| PROBLEM REQUIREMENTS |
Give back the entries exactly, ending with the "Inspektorat tidak berada" line.

| GIVEN ENTRIES |
################

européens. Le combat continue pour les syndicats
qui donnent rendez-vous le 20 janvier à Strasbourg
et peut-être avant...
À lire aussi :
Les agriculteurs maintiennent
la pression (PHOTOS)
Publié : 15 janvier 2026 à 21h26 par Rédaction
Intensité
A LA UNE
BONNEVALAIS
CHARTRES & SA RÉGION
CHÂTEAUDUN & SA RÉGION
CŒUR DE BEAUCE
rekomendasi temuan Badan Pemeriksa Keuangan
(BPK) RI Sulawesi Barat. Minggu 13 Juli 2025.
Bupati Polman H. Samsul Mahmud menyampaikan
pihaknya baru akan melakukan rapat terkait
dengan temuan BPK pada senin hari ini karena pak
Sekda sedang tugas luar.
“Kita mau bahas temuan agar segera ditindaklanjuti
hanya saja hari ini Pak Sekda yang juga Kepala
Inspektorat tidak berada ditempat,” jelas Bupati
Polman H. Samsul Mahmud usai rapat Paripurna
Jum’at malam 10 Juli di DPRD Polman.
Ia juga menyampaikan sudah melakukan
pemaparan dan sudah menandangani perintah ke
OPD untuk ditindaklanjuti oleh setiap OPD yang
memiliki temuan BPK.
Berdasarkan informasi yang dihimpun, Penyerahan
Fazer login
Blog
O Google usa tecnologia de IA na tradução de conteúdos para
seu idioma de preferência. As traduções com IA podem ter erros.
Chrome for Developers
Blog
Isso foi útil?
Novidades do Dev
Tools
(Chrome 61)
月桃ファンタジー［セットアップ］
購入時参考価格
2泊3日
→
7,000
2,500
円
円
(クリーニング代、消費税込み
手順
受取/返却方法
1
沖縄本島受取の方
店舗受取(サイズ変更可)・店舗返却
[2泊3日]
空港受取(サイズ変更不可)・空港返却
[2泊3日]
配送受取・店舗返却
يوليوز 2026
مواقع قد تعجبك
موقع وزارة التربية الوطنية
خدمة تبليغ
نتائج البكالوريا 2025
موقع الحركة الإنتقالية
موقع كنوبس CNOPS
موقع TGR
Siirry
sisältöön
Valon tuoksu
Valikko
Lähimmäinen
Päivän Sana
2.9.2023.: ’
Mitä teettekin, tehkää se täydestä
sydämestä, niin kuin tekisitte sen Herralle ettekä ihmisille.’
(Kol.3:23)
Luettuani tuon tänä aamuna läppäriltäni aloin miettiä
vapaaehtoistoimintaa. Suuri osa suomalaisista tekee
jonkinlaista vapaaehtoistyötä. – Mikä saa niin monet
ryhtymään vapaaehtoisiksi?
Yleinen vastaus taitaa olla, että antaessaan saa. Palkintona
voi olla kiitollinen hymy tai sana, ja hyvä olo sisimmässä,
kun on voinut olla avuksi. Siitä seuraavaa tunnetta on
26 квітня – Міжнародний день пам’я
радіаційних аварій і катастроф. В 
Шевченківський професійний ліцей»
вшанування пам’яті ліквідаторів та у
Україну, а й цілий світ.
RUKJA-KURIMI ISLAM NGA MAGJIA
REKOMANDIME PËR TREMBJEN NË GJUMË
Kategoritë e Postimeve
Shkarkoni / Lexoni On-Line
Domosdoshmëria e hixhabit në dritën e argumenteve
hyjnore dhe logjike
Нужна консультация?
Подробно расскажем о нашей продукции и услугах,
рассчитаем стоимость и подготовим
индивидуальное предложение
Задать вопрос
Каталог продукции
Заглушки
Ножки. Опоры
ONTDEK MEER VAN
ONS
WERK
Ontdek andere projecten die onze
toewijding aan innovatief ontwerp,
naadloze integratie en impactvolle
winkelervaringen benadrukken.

################

| ANSWER TO THIS TASK |
européens. Le combat continue pour les syndicats
qui donnent rendez-vous le 20 janvier à Strasbourg
et peut-être avant...
À lire aussi :
Les agriculteurs maintiennent
la pression (PHOTOS)
Publié : 15 janvier 2026 à 21h26 par Rédaction
Intensité
A LA UNE
BONNEVALAIS
CHARTRES & SA RÉGION
CHÂTEAUDUN & SA RÉGION
CŒUR DE BEAUCE
rekomendasi temuan Badan Pemeriksa Keuangan
(BPK) RI Sulawesi Barat. Minggu 13 Juli 2025.
Bupati Polman H. Samsul Mahmud menyampaikan
pihaknya baru akan melakukan rapat terkait
dengan temuan BPK pada senin hari ini karena pak
Sekda sedang tugas luar.
“Kita mau bahas temuan agar segera ditindaklanjuti
hanya saja hari ini Pak Sekda yang juga Kepala
Inspektorat tidak berada ditempat,” jelas Bupati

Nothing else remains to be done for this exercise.